Records drawn from a dataset:
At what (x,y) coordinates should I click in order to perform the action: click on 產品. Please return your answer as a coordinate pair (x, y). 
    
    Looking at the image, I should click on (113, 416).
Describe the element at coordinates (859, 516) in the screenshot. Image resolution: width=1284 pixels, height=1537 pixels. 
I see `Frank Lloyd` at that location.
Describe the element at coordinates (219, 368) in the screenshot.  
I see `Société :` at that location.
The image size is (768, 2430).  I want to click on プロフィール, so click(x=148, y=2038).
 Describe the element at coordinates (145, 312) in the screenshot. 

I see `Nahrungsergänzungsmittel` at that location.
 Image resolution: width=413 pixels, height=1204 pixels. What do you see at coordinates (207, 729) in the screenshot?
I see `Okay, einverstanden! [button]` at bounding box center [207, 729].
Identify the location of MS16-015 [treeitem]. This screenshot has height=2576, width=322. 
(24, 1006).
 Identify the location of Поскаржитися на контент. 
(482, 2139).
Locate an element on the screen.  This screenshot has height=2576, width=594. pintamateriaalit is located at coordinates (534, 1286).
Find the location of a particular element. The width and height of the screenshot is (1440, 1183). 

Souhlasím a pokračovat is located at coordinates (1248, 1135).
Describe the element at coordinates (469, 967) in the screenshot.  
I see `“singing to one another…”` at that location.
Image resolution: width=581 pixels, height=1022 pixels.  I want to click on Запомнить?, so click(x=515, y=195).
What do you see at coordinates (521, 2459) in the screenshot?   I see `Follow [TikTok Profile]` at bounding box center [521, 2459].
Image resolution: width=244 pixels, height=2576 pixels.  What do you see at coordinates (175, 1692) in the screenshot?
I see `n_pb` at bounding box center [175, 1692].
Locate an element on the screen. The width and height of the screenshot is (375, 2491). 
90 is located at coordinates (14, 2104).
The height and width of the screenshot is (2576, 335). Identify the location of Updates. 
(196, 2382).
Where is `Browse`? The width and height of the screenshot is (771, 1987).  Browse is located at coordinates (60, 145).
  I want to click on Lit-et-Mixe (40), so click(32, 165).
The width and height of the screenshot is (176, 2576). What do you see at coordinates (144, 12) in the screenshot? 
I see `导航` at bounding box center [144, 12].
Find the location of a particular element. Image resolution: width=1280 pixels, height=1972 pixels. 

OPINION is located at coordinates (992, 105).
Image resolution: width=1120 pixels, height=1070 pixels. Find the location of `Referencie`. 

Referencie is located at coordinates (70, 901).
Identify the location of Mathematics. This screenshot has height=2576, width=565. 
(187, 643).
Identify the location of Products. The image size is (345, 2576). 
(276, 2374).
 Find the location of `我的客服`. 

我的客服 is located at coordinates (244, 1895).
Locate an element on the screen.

◆ **Task requirements**
Repeat the data in full. Nothing may be dropped or altered.

◆ **Solution for this problem**
At what (x,y) coordinates should I click in order to perform the action: click on 產品. Please return your answer as a coordinate pair (x, y). 
    
    Looking at the image, I should click on (113, 416).
Describe the element at coordinates (859, 516) in the screenshot. Image resolution: width=1284 pixels, height=1537 pixels. 
I see `Frank Lloyd` at that location.
Describe the element at coordinates (219, 368) in the screenshot.  
I see `Société :` at that location.
The image size is (768, 2430).  I want to click on プロフィール, so click(x=148, y=2038).
 Describe the element at coordinates (145, 312) in the screenshot. 

I see `Nahrungsergänzungsmittel` at that location.
 Image resolution: width=413 pixels, height=1204 pixels. What do you see at coordinates (207, 729) in the screenshot?
I see `Okay, einverstanden! [button]` at bounding box center [207, 729].
Identify the location of MS16-015 [treeitem]. This screenshot has height=2576, width=322. 
(24, 1006).
 Identify the location of Поскаржитися на контент. 
(482, 2139).
Locate an element on the screen.  This screenshot has height=2576, width=594. pintamateriaalit is located at coordinates (534, 1286).
Find the location of a particular element. The width and height of the screenshot is (1440, 1183). 

Souhlasím a pokračovat is located at coordinates (1248, 1135).
Describe the element at coordinates (469, 967) in the screenshot.  
I see `“singing to one another…”` at that location.
Image resolution: width=581 pixels, height=1022 pixels.  I want to click on Запомнить?, so click(x=515, y=195).
What do you see at coordinates (521, 2459) in the screenshot?   I see `Follow [TikTok Profile]` at bounding box center [521, 2459].
Image resolution: width=244 pixels, height=2576 pixels.  What do you see at coordinates (175, 1692) in the screenshot?
I see `n_pb` at bounding box center [175, 1692].
Locate an element on the screen. The width and height of the screenshot is (375, 2491). 
90 is located at coordinates (14, 2104).
The height and width of the screenshot is (2576, 335). Identify the location of Updates. 
(196, 2382).
Where is `Browse`? The width and height of the screenshot is (771, 1987).  Browse is located at coordinates (60, 145).
  I want to click on Lit-et-Mixe (40), so click(32, 165).
The width and height of the screenshot is (176, 2576). What do you see at coordinates (144, 12) in the screenshot? 
I see `导航` at bounding box center [144, 12].
Find the location of a particular element. Image resolution: width=1280 pixels, height=1972 pixels. 

OPINION is located at coordinates (992, 105).
Image resolution: width=1120 pixels, height=1070 pixels. Find the location of `Referencie`. 

Referencie is located at coordinates (70, 901).
Identify the location of Mathematics. This screenshot has height=2576, width=565. 
(187, 643).
Identify the location of Products. The image size is (345, 2576). 
(276, 2374).
 Find the location of `我的客服`. 

我的客服 is located at coordinates (244, 1895).
Locate an element on the screen.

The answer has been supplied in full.